**What the exercise asks:**
Filter the listing below, keeping every line that holds "person".

**Supplied data:**
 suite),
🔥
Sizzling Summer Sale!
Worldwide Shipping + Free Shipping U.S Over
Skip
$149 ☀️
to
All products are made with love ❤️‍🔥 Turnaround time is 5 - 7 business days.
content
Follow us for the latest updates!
---
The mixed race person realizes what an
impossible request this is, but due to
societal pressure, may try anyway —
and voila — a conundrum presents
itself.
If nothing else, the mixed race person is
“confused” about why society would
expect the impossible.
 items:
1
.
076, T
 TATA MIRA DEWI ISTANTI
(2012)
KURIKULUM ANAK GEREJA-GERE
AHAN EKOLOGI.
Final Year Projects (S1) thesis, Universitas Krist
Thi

**Solution for this problem:**
The mixed race person realizes what an
If nothing else, the mixed race person is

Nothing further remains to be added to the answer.